Even better was the performance by baritone Tines in the role of Ned Peters, a freed slave turned stagecoach driver who forms a close relationship with Dame Shirley. In an acting role that runs the gamut from the submissiveness of the driver to the defiant power of Frederick Douglass’ “What to the slave is the Fourth of July?” Tines showed an extraordinary nuance of presentation. In the latter aria, Tines powerfully embodied centuries of fury as his silhouette was projected garishly onto the severed tree stump behind him. Though the aria made little sense in the larger context of Girls (as can be said of so many things in this opera), as a standalone piece it had the deep impact of a work written by an observant composer just for Tines’ voice. Perhaps the aria could have a successful future life as a concert piece.

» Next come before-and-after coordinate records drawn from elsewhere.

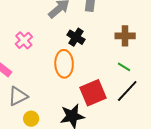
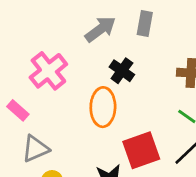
pink cross: (24, 40) -> (48, 71), size x1.5

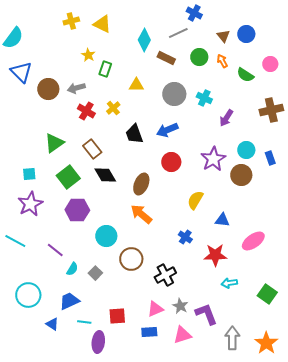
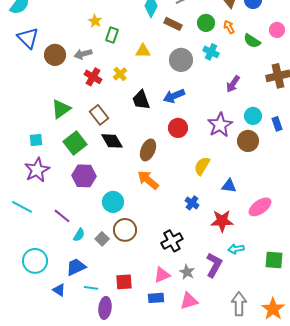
cyan cross: (204, 98) -> (211, 52), moved
brown circle: (131, 259) -> (125, 230), moved
green square: (267, 294) -> (274, 260), turned -30
purple L-shape: (206, 314) -> (214, 265), moved, turned 50

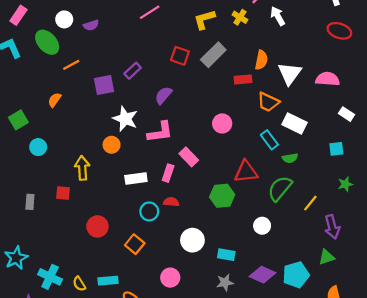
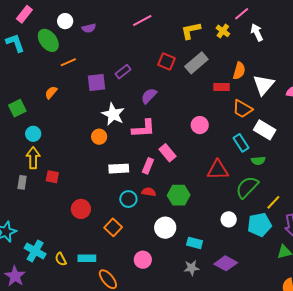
yellow arrow: (82, 168) -> (33, 158), moved
green hexagon: (222, 196) -> (179, 195), moved
cyan pentagon: (296, 275) -> (259, 225), moved

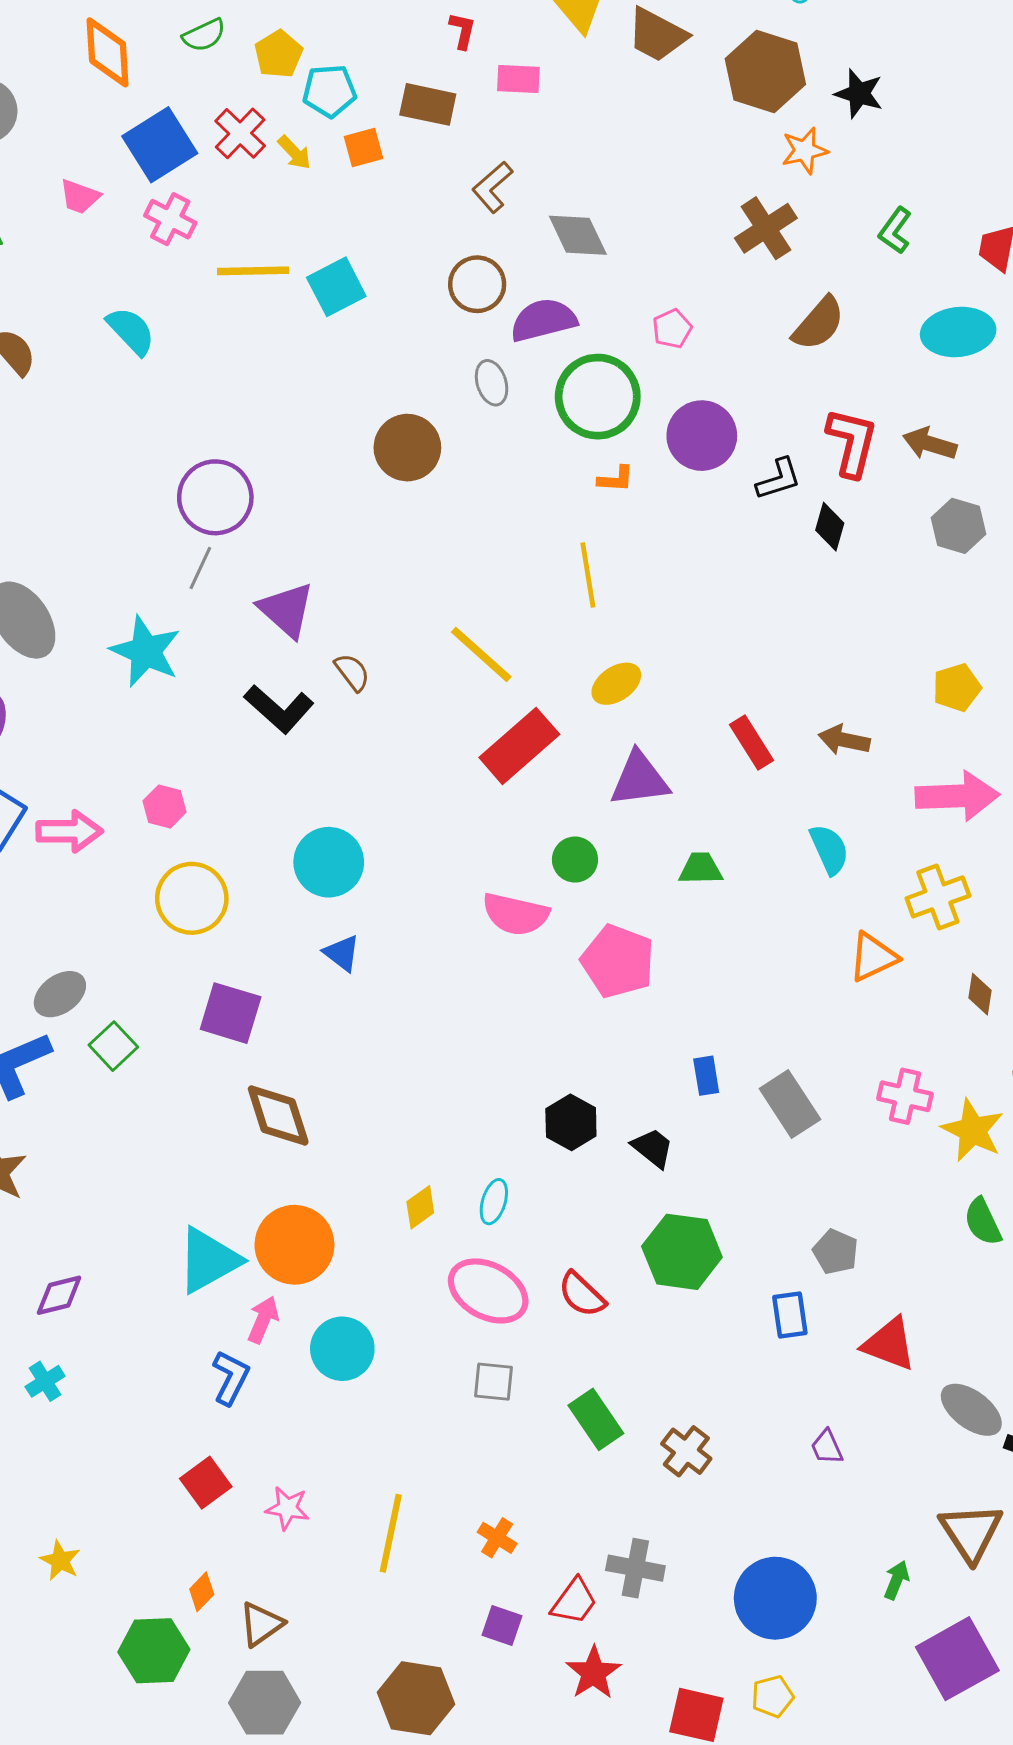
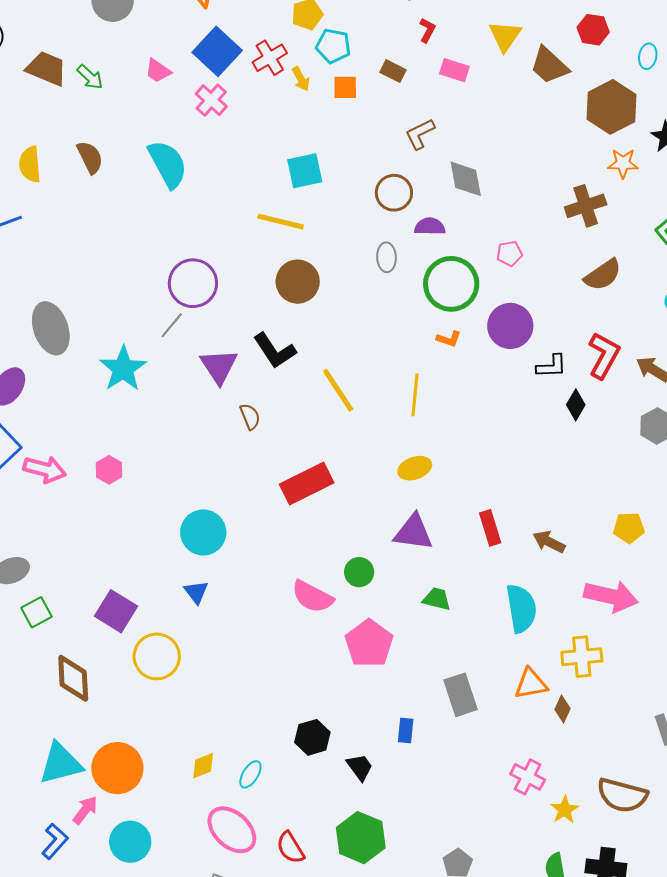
brown rectangle: (428, 104) -> (393, 71), size x0.7
blue square: (160, 145) -> (217, 51), turned -30
yellow line: (253, 271) -> (281, 222), moved
purple semicircle: (543, 320) -> (430, 226), size x0.7
cyan semicircle: (131, 331) -> (168, 164), size x1.4
brown circle: (407, 448) -> (298, 282), moved
yellow line: (481, 654) -> (338, 390), moved
black L-shape: (279, 709) -> (275, 351), moved
red rectangle: (519, 746) -> (307, 483), moved
cyan semicircle: (829, 849) -> (521, 608), size x1.4
yellow circle: (192, 898) -> (157, 656), moved
brown diamond: (980, 994) -> (563, 709), moved
gray rectangle: (790, 1104) -> (460, 695), moved
brown diamond: (278, 1116) -> (73, 678), moved
yellow star: (973, 1130) -> (565, 810), size x0.7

In the lead villain role of Joe Cannon, tenor Appleby played an effective caricature of the drunken, mercurial, and insatiably hedonistic miner. Unfortunately the musical character of Joe was as one-dimensional as his dramatic character, giving us little to evaluate. As an actor, however, he showed considerable ability, even managing to infuse some of his interactions with Chinese prostitute Ah Sing (Hye Jung Lee) with a bit of the genuine human warmth that his hot-blooded character so desperately needed. Bass-baritone Ryan McKinny, cast as fellow miner Clarence, gave an energetic performance, setting the opera’s rugged atmosphere from the opening prologue with a passage from Mark Twain’s Roughing It.

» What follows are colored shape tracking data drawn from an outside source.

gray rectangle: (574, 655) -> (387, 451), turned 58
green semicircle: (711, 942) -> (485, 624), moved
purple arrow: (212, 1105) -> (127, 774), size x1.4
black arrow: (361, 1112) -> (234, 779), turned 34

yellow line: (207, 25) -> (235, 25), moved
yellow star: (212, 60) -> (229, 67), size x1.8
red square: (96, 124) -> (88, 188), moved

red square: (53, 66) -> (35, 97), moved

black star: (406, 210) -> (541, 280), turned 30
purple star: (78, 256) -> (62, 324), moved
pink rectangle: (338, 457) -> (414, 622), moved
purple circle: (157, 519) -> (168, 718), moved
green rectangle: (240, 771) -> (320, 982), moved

Lee in the role of Ah Sing – Joe’s lover and a prostitute with aspirations of escaping to a life of respectability – delivered a sweet, contained performance. Despite a soft whistle-like tone and some troubles controlling her vibrato in the upper range, she exhibited a great deal of vocal agility and a warmth with which the audience could comfortably relate.

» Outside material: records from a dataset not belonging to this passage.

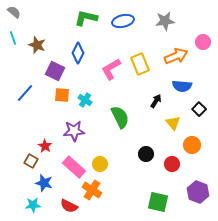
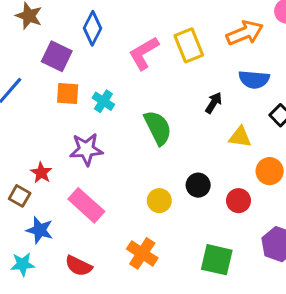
yellow triangle: (173, 123) -> (240, 137), turned -42
yellow circle: (100, 164) -> (159, 201), moved
orange cross: (92, 190) -> (142, 253), moved

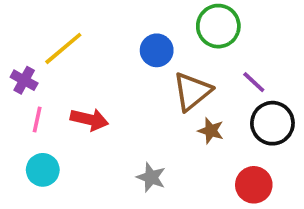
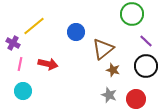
green circle: (218, 26) -> (132, 14), moved
blue circle: (157, 50) -> (76, 32), moved
purple line: (254, 82) -> (146, 41), moved
gray star: (151, 177) -> (109, 95), moved

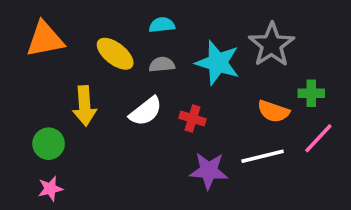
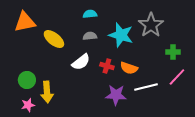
yellow ellipse: (115, 54) -> (54, 39), moved
yellow arrow: (85, 106) -> (47, 92), moved
orange semicircle: (273, 111) -> (129, 68), moved

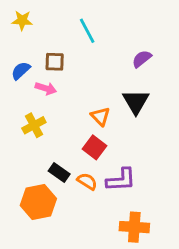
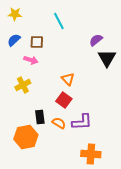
blue semicircle: (21, 71) -> (14, 40), moved
black triangle: (136, 102) -> (107, 58), moved
black rectangle: (59, 172) -> (40, 117), turned 48

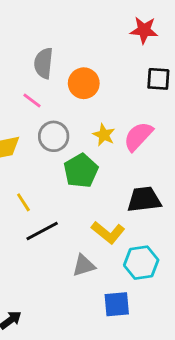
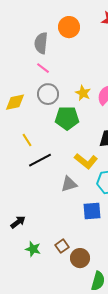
orange circle: (84, 83) -> (69, 27), moved
pink line: (32, 100) -> (43, 68), moved
green pentagon: (81, 171) -> (67, 118), turned 30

The opera’s only real vocal disappointments were J’Nai Bridges as Josefa Segovia and Elliot Madore in the role of her partner Ramón. Though the ineffectiveness of their roles may have been partly a function of the protracted periods they spent loitering nervously at the side of the stage (often accompanied by Ned), their vocal performances were largely unremarkable. While Madore’s tone was warm, he had difficulty making his voice carry at lower, more intimate dynamics. For Bridges, her weakness was more a function of lack of personality and variety in her interpretation of the role – a lack which became especially glaring with the awareness that her hanging constituted the climax of the entire opera.

For the most part, the staging of Girls of the Golden West supported the flawed anti-narrative at the opera’s core. Scenery was sparse, with disembodied taverns or living rooms lowered by pulley and rope onto the stage during set changes in full view of the audience. While the vignette-like scenes of Act 1 seemed to coalesce out of the ether of memory, the stage scenery mirrored that sense. When in Act 2 the vignettes merged into a more continuous dark tableaux of whippings, clubbings, and stabbings, the scenery changed to match.

Harsh red and blue lighting highlighted the farce of the Fourth of July celebration happening on stage, while piped-in angry mob sound-effects attempted to build a menacing atmosphere. All of this, of course, occurred before (and on top of) our enduring symbol of the miners’ callousness, the omnipresent tree stump. Well, at least when it comes to pounding home his message, no one can accuse Peter Sellars of inconsistency!